Grateful for the Years in My Basket

So, for the last few weeks, I’ve been walking around with my basket of years and reflecting on my past resentments with my age and the future I want to have. Honestly, as I sit here in my new home, in a new country, looking out on to the horizon of possibilities for what comes next, resentment about my age seems silly. Instead, I am overwhelmingly grateful for this life I have now and for the things I have done in the past that have brought me to this point.

And also, when I think about “having” these years in my basket, with the expectation that next year I’ll have one more, I can’t help but think of my friends and family members who never got to collect more than 37, or 40, or 45 years before their baskets were cruelly snatched away. I ask myself now, how can I resent my abundance of years when others would kill “to have” just one more.

So, now, as I think about my upcoming birthday, I have a new outlook. A new perspective. But I still have work to do to dismiss all of the lingering negative emotions around aging. It’s not like I can erase 49 years of disliking my birthday with a single basket. It’s almost instinctual for me to feel that twinge of resentment that comes with saying goodbye to a decade.
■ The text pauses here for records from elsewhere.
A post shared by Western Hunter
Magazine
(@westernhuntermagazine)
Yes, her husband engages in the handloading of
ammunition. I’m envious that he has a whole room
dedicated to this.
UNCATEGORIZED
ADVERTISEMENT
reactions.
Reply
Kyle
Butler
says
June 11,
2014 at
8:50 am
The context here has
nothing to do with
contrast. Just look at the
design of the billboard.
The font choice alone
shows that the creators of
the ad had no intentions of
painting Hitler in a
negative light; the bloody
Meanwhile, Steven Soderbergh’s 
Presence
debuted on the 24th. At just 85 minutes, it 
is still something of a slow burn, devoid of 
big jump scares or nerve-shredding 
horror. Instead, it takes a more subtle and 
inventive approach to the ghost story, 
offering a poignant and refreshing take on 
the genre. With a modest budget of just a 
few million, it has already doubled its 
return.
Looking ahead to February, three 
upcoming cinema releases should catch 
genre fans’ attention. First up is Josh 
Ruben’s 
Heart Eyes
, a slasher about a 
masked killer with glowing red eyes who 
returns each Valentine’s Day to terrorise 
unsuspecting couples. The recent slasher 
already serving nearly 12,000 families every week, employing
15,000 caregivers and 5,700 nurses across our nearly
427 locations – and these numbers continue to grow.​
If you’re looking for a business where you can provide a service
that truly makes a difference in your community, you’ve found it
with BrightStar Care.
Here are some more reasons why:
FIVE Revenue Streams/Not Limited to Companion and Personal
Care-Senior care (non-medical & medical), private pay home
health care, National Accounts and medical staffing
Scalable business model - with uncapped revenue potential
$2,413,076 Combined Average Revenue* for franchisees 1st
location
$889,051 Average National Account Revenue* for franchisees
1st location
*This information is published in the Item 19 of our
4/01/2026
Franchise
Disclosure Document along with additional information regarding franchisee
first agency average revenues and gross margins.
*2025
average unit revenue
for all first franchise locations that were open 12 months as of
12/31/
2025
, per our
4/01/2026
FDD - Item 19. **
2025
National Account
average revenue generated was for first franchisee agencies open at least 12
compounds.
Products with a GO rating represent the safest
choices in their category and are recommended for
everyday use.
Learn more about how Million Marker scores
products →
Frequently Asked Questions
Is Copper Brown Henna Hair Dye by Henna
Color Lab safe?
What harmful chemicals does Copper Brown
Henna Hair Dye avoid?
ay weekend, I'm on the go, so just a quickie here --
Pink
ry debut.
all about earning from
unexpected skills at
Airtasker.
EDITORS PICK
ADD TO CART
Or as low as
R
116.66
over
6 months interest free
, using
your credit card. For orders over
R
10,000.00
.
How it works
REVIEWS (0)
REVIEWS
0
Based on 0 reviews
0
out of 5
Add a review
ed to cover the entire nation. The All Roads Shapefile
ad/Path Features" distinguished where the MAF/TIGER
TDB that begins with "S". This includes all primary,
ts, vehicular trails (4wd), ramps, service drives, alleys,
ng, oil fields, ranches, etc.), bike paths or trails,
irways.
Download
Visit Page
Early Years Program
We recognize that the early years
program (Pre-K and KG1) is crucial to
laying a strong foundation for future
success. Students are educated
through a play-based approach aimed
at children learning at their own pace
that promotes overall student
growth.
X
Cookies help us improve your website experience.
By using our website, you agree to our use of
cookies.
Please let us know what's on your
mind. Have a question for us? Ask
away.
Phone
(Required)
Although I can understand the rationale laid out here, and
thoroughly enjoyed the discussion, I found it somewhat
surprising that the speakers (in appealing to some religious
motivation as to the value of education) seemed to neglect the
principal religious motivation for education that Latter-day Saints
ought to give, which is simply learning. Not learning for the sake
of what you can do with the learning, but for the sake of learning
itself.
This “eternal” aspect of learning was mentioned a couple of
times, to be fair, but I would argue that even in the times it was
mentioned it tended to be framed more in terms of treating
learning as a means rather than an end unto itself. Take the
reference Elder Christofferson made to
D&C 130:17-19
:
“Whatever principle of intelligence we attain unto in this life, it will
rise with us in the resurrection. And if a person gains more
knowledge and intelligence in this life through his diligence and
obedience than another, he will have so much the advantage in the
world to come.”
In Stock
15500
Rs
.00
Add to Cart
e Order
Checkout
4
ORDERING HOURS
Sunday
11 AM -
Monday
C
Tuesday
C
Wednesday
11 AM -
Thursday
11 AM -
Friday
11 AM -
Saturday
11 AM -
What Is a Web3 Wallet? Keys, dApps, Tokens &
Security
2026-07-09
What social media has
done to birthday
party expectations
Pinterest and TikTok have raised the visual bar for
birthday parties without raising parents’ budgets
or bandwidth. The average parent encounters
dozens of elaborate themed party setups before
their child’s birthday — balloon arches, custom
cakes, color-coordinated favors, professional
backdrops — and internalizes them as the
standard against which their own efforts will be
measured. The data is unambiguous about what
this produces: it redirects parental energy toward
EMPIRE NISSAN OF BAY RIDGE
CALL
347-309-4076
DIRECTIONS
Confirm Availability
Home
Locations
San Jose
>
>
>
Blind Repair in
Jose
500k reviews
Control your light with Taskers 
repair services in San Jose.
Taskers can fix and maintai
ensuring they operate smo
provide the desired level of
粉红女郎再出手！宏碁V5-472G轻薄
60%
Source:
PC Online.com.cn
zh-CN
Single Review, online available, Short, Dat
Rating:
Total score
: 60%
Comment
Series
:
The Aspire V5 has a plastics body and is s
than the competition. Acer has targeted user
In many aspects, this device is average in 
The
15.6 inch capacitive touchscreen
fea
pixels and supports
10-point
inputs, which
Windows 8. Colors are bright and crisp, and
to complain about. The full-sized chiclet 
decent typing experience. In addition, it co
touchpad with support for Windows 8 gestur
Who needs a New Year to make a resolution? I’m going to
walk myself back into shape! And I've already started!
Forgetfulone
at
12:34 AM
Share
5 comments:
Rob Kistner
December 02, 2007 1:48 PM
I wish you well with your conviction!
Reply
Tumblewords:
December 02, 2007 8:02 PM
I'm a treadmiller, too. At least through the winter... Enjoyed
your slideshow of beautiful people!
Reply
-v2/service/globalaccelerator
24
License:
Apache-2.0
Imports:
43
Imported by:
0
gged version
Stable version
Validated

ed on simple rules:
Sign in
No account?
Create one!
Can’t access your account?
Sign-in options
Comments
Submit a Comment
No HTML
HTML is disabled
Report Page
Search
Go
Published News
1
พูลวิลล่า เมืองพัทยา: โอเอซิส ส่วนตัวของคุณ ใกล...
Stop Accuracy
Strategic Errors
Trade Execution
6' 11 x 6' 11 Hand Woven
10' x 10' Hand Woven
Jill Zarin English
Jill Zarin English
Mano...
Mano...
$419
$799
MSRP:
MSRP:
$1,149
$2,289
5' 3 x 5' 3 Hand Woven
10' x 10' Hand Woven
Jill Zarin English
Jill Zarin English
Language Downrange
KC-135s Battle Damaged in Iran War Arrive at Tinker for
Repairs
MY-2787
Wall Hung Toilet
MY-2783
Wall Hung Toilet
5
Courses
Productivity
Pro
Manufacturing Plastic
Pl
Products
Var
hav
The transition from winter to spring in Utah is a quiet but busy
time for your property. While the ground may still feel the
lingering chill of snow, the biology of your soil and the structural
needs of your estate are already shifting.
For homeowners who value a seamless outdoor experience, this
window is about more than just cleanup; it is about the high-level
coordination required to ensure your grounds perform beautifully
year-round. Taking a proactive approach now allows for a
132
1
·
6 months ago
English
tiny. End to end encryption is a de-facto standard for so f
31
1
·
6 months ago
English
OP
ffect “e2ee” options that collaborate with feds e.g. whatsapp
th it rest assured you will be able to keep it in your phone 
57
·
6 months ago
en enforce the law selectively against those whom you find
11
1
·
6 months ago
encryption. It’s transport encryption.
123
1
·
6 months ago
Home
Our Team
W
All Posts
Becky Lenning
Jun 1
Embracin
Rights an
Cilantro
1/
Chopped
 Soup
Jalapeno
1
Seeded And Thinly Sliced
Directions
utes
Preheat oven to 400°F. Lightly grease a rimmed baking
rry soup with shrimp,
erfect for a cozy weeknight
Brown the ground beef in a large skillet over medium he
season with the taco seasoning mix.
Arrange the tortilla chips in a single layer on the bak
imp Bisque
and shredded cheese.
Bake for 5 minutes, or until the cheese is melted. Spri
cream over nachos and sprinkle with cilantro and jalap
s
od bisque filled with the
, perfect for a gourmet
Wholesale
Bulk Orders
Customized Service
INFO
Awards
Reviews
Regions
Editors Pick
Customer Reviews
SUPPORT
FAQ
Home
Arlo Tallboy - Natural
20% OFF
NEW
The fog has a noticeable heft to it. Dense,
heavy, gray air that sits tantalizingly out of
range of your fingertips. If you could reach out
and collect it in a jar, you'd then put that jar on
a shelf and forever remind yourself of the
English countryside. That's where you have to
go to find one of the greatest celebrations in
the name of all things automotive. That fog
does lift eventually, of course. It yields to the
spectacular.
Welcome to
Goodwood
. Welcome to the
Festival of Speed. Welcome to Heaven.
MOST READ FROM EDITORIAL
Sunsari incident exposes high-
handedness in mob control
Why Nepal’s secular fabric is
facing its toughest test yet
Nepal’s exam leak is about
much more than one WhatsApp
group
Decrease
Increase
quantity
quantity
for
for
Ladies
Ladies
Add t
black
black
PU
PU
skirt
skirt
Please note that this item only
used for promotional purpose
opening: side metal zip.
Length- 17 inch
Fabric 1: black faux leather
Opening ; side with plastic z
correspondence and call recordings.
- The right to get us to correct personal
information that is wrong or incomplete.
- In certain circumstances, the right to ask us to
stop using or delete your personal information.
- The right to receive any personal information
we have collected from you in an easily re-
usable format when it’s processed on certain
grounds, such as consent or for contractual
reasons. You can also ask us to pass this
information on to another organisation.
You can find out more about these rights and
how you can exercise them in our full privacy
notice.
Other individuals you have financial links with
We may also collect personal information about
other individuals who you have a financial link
Especially as I am the product of a culture that glorifies youth and demonizes aging, particularly aging women.  But as I sit in this beautiful location in the south of Spain, it isn’t hard to find counterarguments to my negative self talk. And the truth of the matter is, I don’t feel old. (Okay, true confession, my knees feel a little old, and sometimes when I sit on the hard floor and then try to get up, I feel old AF.) In my mind though, I feel perpetually 37. And I see my friends the same way, youthful, vibrant and ready for adventures. We just have gray hair and grown-up kids now.

lessons learned about aging and cake
Lesson learned: Aging is cause for celebration. And I will eat cake!  (C. CynDee from Pexels)

Planning a Personal 50th Birthday Party

The pandemic makes it difficult to plan something grand to celebrate my 50th birthday. But I don’t need to travel to an exotic locale because I already live in paradise. I don’t have any friends in my new hometown so a big party isn’t even in the cards. But that’s okay, because I think my 50th birthday celebration is really about me celebrating me, so my “party” will be personal.  (I actually know what I’m going to do to celebrate turning 50, but it’s a surprise that will be revealed after the fact.)

At the end of the day, when I turn 50 in a few weeks, I am going to thank God, the Universe and modern medical science that I get to add another year to my basket, and I will do my very best to enjoy every single day forever after.

 

 

 

 


Comments

2 responses to “Lessons Learned from a Spanish Verb about Aging”

  1. Christopher Webb Avatar
    Christopher Webb

    Happy Birthday ‼️🥳 Wonderful post. I remember was somewhere in my 40s when I wondered how I was supposed to “act”. I hadn’t a clue so I decided to just be me and that was how “40” looked. Thank you.

    1. Lori Tharps Avatar
      Lori Tharps

      Thank you, Christopher! I’m going for that same vibe!